▸ REQUIRED ACTION: Your output should consist of the lines from the first line of the records below through the one with "يمكن أن تسمح", exactly, minus the pictures.
___ MATERIAL SHOWN ___
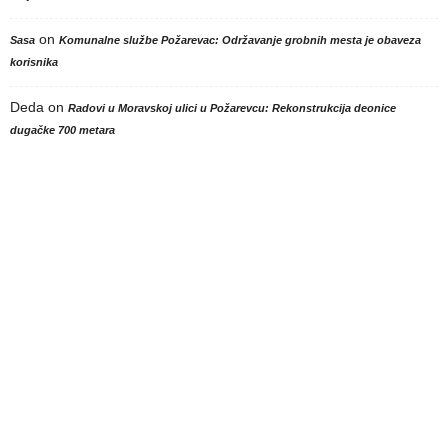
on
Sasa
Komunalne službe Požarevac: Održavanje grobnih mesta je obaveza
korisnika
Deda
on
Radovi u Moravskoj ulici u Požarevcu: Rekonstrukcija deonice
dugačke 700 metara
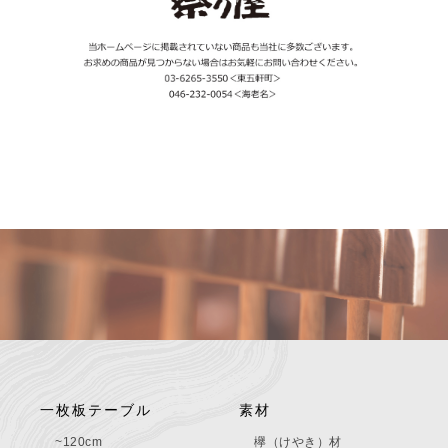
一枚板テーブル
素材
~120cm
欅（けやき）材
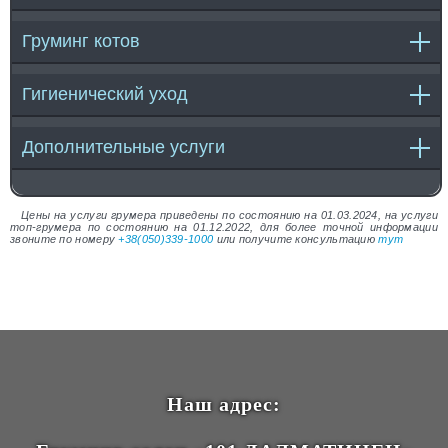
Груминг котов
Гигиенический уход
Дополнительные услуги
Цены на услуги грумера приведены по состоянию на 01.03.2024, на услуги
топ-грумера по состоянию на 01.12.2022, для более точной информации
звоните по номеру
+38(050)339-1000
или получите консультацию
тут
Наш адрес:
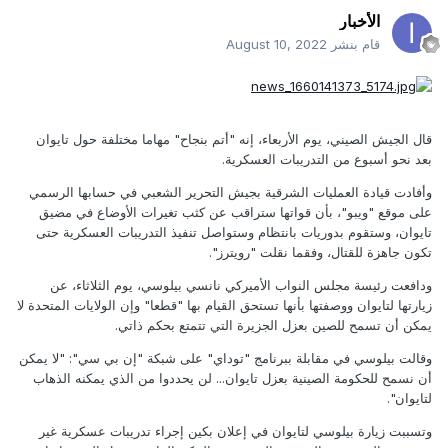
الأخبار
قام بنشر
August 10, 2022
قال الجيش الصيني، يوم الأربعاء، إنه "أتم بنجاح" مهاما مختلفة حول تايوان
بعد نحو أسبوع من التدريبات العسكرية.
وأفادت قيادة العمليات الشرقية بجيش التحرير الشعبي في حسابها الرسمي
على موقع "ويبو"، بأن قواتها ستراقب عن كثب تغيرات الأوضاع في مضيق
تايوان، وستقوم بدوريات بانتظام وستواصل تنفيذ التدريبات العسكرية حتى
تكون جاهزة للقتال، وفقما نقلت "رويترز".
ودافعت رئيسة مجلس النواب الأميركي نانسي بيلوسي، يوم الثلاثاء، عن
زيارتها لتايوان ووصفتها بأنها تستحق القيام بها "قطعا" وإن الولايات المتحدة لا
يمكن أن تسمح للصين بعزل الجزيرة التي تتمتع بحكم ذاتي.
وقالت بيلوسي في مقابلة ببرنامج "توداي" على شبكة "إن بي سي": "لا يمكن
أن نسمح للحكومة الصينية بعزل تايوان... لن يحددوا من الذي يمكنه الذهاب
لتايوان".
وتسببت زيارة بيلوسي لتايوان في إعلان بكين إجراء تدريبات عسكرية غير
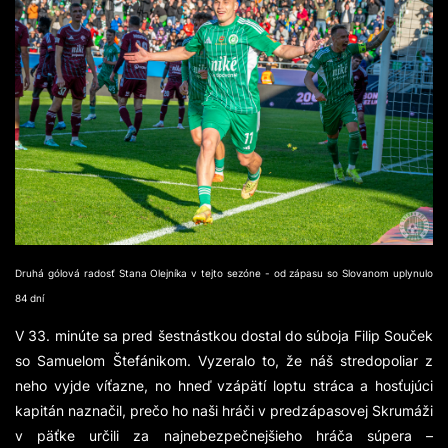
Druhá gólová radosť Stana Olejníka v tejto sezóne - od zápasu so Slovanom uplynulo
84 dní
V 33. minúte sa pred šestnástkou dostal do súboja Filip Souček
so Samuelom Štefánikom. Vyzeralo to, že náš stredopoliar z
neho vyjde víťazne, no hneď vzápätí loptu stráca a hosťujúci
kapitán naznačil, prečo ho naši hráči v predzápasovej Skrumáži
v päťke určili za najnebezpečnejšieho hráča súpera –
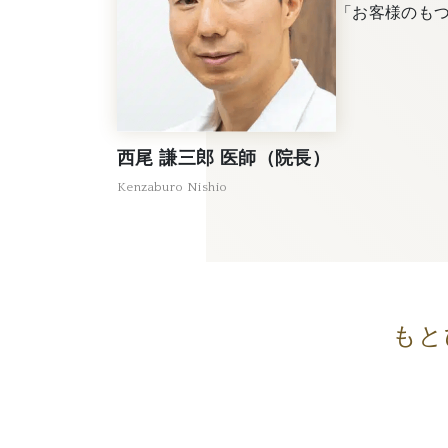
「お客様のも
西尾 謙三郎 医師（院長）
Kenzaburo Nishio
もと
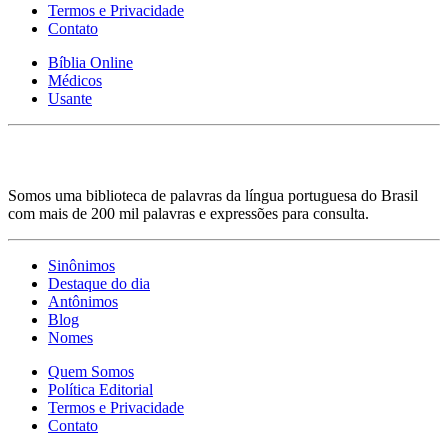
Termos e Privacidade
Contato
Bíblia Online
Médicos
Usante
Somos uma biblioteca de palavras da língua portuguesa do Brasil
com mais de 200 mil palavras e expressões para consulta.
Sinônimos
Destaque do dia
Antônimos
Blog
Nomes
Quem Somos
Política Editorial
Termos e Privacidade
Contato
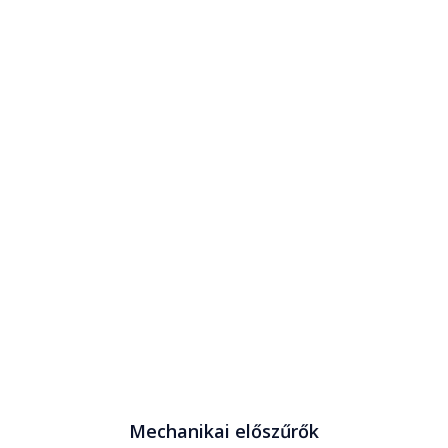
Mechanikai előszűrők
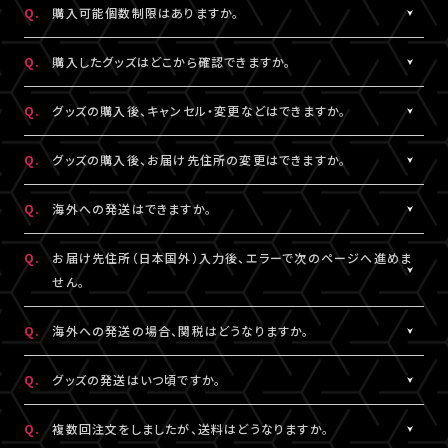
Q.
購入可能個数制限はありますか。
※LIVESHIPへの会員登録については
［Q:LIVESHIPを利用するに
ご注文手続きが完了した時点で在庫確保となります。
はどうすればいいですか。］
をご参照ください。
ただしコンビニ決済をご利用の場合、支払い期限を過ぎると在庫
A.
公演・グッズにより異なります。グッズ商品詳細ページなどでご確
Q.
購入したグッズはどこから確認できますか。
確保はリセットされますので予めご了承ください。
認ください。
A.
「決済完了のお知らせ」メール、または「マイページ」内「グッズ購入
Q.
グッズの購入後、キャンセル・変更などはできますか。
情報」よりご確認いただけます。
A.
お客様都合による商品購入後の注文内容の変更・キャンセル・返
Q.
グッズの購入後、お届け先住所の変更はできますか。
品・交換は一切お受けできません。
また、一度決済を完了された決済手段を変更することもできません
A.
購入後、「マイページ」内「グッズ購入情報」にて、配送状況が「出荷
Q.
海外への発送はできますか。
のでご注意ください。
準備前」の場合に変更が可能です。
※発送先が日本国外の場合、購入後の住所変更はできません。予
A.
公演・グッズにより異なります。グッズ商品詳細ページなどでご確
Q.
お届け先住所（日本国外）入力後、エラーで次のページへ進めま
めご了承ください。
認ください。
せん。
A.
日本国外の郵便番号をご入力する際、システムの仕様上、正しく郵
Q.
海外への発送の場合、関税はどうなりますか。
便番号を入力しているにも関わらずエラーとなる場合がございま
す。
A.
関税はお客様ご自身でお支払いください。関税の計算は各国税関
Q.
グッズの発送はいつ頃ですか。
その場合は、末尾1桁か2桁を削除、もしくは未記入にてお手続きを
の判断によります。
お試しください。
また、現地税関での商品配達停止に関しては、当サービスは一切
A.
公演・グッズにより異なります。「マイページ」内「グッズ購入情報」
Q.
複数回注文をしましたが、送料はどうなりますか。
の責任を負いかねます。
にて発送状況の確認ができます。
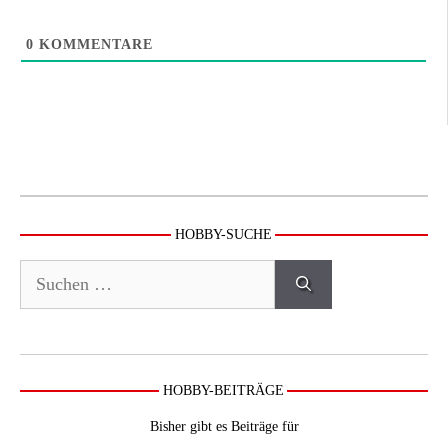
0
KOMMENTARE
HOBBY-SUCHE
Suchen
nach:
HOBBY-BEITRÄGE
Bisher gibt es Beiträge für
___
▸ EXPECTED OUTPUT:
on
Sasa
Komunalne službe Požarevac: Održavanje grobnih mesta je obaveza
korisnika
Deda
on
Radovi u Moravskoj ulici u Požarevcu: Rekonstrukcija deonice
dugačke 700 metara
一枚板テーブル
素材
~120cm
欅（けやき）材
Груминг котов
Гигиенический уход
Дополнительные услуги
Цены на услуги грумера приведены по состоянию на 01.03.2024, на услуги
топ-грумера по состоянию на 01.12.2022, для более точной информации
звоните по номеру
+38(050)339-1000
или получите консультацию
тут
Наш адрес:
الأخبار
قام بنشر
August 10, 2022
قال الجيش الصيني، يوم الأربعاء، إنه "أتم بنجاح" مهاما مختلفة حول تايوان
بعد نحو أسبوع من التدريبات العسكرية.
وأفادت قيادة العمليات الشرقية بجيش التحرير الشعبي في حسابها الرسمي
على موقع "ويبو"، بأن قواتها ستراقب عن كثب تغيرات الأوضاع في مضيق
تايوان، وستقوم بدوريات بانتظام وستواصل تنفيذ التدريبات العسكرية حتى
تكون جاهزة للقتال، وفقما نقلت "رويترز".
ودافعت رئيسة مجلس النواب الأميركي نانسي بيلوسي، يوم الثلاثاء، عن
زيارتها لتايوان ووصفتها بأنها تستحق القيام بها "قطعا" وإن الولايات المتحدة لا
يمكن أن تسمح للصين بعزل الجزيرة التي تتمتع بحكم ذاتي.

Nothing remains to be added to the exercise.